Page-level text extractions
____________________

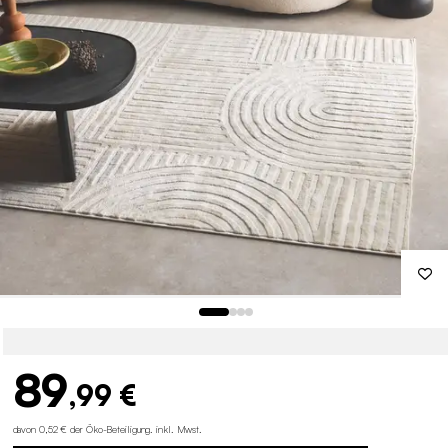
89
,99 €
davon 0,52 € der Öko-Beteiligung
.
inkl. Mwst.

____________________

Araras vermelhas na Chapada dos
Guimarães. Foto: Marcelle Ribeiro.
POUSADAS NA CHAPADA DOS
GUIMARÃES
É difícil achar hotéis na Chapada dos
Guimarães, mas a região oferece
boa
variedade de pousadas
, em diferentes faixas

____________________

◆ ASSIGNMENT ◆
After locating the line with "Araras vermelhas na Chapada dos" above, return that line and every later line through the one with "em diferentes faixas", word for word and with nothing else.

◆ THE COMPLETED TASK ◆
Araras vermelhas na Chapada dos
Guimarães. Foto: Marcelle Ribeiro.
POUSADAS NA CHAPADA DOS
GUIMARÃES
É difícil achar hotéis na Chapada dos
Guimarães, mas a região oferece
boa
variedade de pousadas
, em diferentes faixas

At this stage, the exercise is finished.